Imperial Technology and 'Native' Agency: A Social History of Railways in Colonial India, 1850–1920 (2018)
This book explores the impact of railways on colonial Indian society from the
commencement of railway operations in the mid-nineteenth to the early decades
of the twentieth century.
The book represents a historiographical departure. Using new archival evidence
as well as travelogues written by Indian railway travellers in Bengali and Hindi,
this book suggests that the impact of railways on colonial Indian society were
more heterogeneous and complex than anticipated either by India's colonial
railway builders or currently assumed by post-colonial scholars.
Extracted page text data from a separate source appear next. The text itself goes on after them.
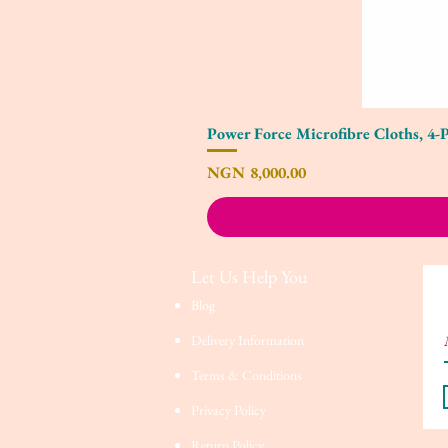
Power Force Microfibre Cloths, 4-
Price
NGN 8,000.00
Let Us Help You
Blog
Delivery Information
Terms & Conditions
Privacy Policy
Return Policy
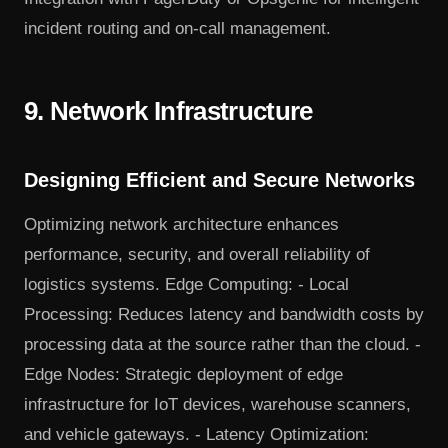
incident routing and on-call management.
9. Network Infrastructure
Designing Efficient and Secure Networks
Optimizing network architecture enhances
performance, security, and overall reliability of
logistics systems. Edge Computing: - Local
Processing: Reduces latency and bandwidth costs by
processing data at the source rather than the cloud. -
Edge Nodes: Strategic deployment of edge
infrastructure for IoT devices, warehouse scanners,
and vehicle gateways. - Latency Optimization:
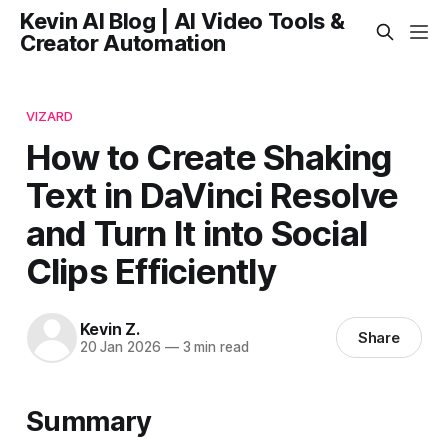
Kevin AI Blog | AI Video Tools &
Creator Automation
VIZARD
How to Create Shaking
Text in DaVinci Resolve
and Turn It into Social
Clips Efficiently
Kevin Z.
Share
20 Jan 2026
—
3 min read
Summary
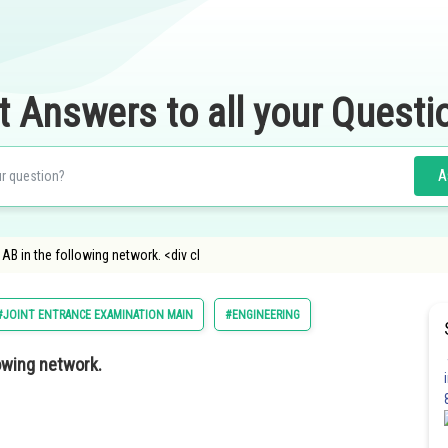
t Answers to all your Questi
A
AB in the following network. <div cl
#JOINT ENTRANCE EXAMINATION MAIN
#ENGINEERING
lowing network.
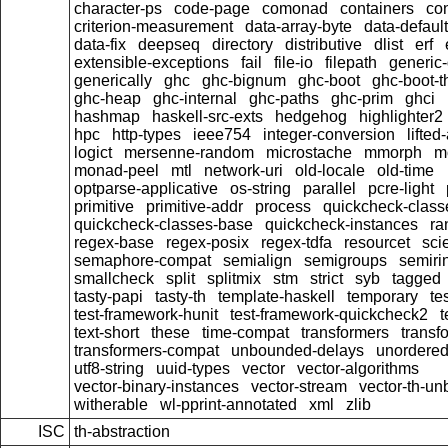
character-ps
code-page
comonad
containers
con
criterion-measurement
data-array-byte
data-default
data-fix
deepseq
directory
distributive
dlist
erf
extensible-exceptions
fail
file-io
filepath
generic-
generically
ghc
ghc-bignum
ghc-boot
ghc-boot-t
ghc-heap
ghc-internal
ghc-paths
ghc-prim
ghci
hashmap
haskell-src-exts
hedgehog
highlighter2
hpc
http-types
ieee754
integer-conversion
lifted
logict
mersenne-random
microstache
mmorph
m
monad-peel
mtl
network-uri
old-locale
old-time
optparse-applicative
os-string
parallel
pcre-light
primitive
primitive-addr
process
quickcheck-class
quickcheck-classes-base
quickcheck-instances
ra
regex-base
regex-posix
regex-tdfa
resourcet
scie
semaphore-compat
semialign
semigroups
semiri
smallcheck
split
splitmix
stm
strict
syb
tagged
tasty-papi
tasty-th
template-haskell
temporary
te
test-framework-hunit
test-framework-quickcheck2
t
text-short
these
time-compat
transformers
transf
transformers-compat
unbounded-delays
unordered
utf8-string
uuid-types
vector
vector-algorithms
vector-binary-instances
vector-stream
vector-th-un
witherable
wl-pprint-annotated
xml
zlib
ISC
th-abstraction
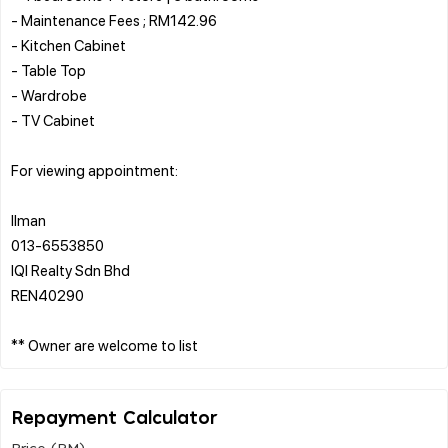
- Maintenance Fees ; RM142.96
- Kitchen Cabinet
- Table Top
- Wardrobe
- TV Cabinet
For viewing appointment:
Ilman
013-6553850
IQI Realty Sdn Bhd
REN40290
Repayment Calculator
At a related level, the book argues that this complex outcome of the impact of
railways on colonial Indian society was a product of the interaction between the
colonial context of technology transfer and the Indian railway passengers who
mediated this process at an everyday level. In other words, this book claims
that the colonised 'natives' were not bystanders in this process of imposition of
an imperial technology from above. On the contrary, Indians, both as railway
passengers and otherwise influenced the nature and the direction of the impact of
an oft-celebrated 'tool of Empire'.
The historiographical departures suggested in the book are based on examining
railway spaces as social spaces – a methodological index influenced by Henri
Lefebvre's idea of social spaces as means of control, domination and power.